As for Warwickshire, to me, that sounds like one for the “too hard” pile. Even among Brits, is there really but one pronunciation? And how would that be picked out? What about other cases: “St. John” as “sinjin”? “Worcestershire sauce” as it looks, as “woster sauce”, “wooster sauce”? I don’t know enough about the corpus, but if the same word appears in different sentences, wouldn’t the variants be there?
Re commas: Comma usage is highly personal - for examples, search “Oxford comma” or check Lynn Truss’s fun book about punctuation, “Eats, Shoots and Leaves” (the title refers to koalas) . Usage may also vary with context - business, fiction, text to be read aloud, scripts, and so on. I dictate them explicitly when using voice-to-text (Dragon, MSSR for example) and can’t imagine it working well otherwise.
Finally, should recordings that leave a very long silence at the outset but that are otherwise correct be accepted?
Thanks for putting these together! They really helped answer several questions I had.
Yes, this is fine. The algorithm is designed to deal with this.
Hi, I’m happy to finally find the guidelines. I believe they should be added somewhere on the main site. Phrases that I found there, “Users validate the accuracy of donated clips, checking that the speaker read the sentence correctly” and “did they accurately speak the sentence?” are just too vague.
I understand that the extensive guidelines are hidden here to avoid scaring new users, but I think these should be available on the main site for users who prefers to be precise in their decisions in validating/rejecting clips.
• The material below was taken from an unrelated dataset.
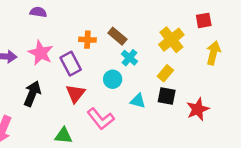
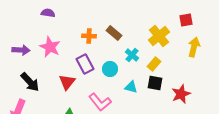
cyan cross: (129, 58) -> (132, 55), moved
purple rectangle: (71, 64) -> (85, 64), moved
black arrow: (32, 94) -> (30, 82), moved, turned 115
red triangle: (75, 94) -> (67, 82), moved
Well spotted! I’ve made the correction.
Are these guidelines going to be published somewhere one the main page? Right now they’re very hard to find.
Hi @EwoutH, welcome to the Common Voice community!
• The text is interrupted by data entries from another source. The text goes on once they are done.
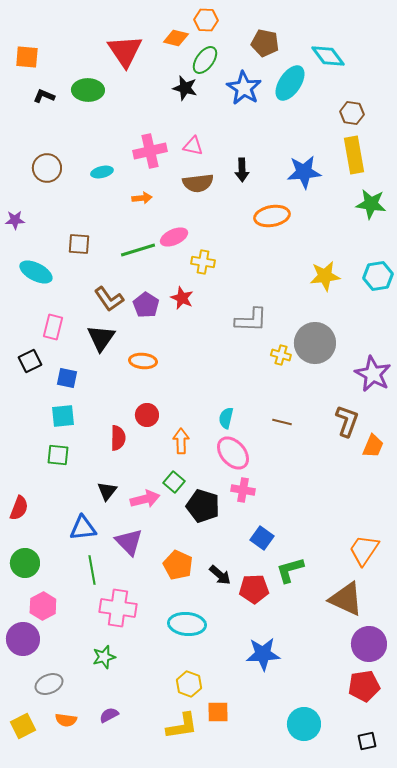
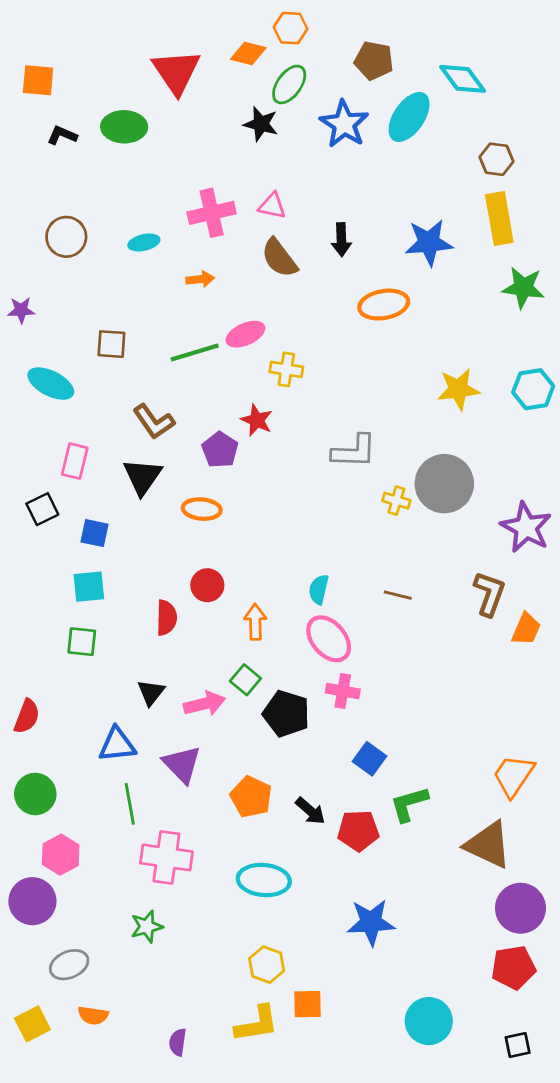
brown semicircle: (198, 183) -> (279, 258), turned 60
purple pentagon: (146, 305) -> (220, 450), moved
purple semicircle: (109, 715) -> (178, 1042), moved, turned -54

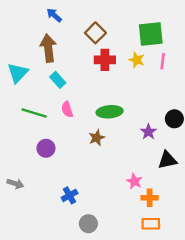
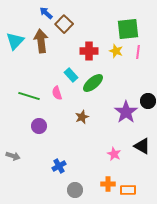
brown square: (95, 33) -> (64, 24), moved
cyan triangle: (18, 73) -> (15, 41), moved
cyan rectangle: (58, 80) -> (71, 75), moved
green ellipse: (110, 112) -> (93, 83), moved, turned -35
purple star: (148, 132) -> (126, 112), size x1.6
black triangle: (167, 160) -> (142, 146), moved, turned 42
orange cross: (150, 198) -> (108, 184), moved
This is definitely something we want to see how to best implement on the site in 2020. Right now the development focus is on the infrastructure improvements.
We’ll definitely use this work to inform any changes in 2020.
Thanks!
I approve any recording that is understandable and match the text, including incorrect pronunciations as long as it’s a common one.
It’s an inconvenient truth that any somewhat non-basic word will have multiple pronunciations over the world, but I don’t think keeping the “technically incorrect” ones out of the dataset is the solution, it’s rather something that needs to be handled in a way that accounts for it.